→ **Directions**:
Your job is to report every line of the entries that has "composto".

→ **Information supplied**:
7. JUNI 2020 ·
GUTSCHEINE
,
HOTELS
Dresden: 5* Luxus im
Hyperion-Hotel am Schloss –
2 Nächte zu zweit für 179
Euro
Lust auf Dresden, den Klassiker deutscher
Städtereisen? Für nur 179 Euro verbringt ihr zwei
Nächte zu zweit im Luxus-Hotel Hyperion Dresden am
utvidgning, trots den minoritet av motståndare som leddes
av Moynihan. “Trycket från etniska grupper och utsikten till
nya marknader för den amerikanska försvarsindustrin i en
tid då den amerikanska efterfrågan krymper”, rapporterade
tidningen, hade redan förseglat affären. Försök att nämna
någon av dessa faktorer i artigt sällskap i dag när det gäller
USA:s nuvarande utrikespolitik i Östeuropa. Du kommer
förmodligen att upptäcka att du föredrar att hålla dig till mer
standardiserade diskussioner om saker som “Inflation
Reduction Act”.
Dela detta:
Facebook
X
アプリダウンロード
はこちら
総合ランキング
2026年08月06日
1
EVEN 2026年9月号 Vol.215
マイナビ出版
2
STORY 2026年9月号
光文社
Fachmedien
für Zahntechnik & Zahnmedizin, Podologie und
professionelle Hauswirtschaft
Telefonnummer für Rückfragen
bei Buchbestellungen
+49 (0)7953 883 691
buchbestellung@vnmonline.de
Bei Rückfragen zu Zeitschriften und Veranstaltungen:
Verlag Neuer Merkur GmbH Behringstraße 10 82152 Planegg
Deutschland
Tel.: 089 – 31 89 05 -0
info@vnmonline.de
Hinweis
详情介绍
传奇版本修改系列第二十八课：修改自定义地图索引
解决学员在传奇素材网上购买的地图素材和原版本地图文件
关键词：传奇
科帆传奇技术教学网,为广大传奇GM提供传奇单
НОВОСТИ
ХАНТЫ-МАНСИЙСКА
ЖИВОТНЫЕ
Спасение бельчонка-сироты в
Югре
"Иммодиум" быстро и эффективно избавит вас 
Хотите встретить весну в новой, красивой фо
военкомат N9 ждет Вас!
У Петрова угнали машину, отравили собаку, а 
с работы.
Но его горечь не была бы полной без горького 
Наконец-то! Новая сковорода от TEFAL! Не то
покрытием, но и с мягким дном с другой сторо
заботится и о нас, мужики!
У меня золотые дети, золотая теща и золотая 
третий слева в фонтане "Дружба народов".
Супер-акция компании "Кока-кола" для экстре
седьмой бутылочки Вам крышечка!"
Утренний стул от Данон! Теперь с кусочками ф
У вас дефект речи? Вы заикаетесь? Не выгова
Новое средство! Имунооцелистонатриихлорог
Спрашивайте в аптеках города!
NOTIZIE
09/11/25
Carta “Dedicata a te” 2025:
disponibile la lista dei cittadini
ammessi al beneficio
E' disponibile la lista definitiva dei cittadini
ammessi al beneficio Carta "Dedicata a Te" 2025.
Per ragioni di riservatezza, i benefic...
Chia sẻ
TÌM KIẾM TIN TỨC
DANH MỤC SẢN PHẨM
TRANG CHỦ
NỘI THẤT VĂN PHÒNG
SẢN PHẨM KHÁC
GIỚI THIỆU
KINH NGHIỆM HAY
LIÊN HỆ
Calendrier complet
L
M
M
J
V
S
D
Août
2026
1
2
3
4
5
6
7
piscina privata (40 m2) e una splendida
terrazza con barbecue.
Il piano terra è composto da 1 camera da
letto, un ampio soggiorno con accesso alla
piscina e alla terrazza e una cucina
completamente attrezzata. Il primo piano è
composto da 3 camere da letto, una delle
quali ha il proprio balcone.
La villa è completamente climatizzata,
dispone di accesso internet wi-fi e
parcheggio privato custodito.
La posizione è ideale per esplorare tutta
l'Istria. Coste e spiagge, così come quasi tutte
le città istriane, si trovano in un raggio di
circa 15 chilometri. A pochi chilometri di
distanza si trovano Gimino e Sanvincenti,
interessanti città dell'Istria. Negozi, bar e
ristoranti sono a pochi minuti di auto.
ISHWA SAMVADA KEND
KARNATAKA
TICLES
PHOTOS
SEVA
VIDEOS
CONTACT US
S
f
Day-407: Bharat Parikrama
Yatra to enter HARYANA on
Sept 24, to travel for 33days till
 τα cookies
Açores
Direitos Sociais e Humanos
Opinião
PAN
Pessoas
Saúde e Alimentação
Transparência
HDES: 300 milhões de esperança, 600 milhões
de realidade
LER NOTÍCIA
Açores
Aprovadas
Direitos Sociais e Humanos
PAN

→ **Output for this task**:
Il piano terra è composto da 1 camera da
composto da 3 camere da letto, una delle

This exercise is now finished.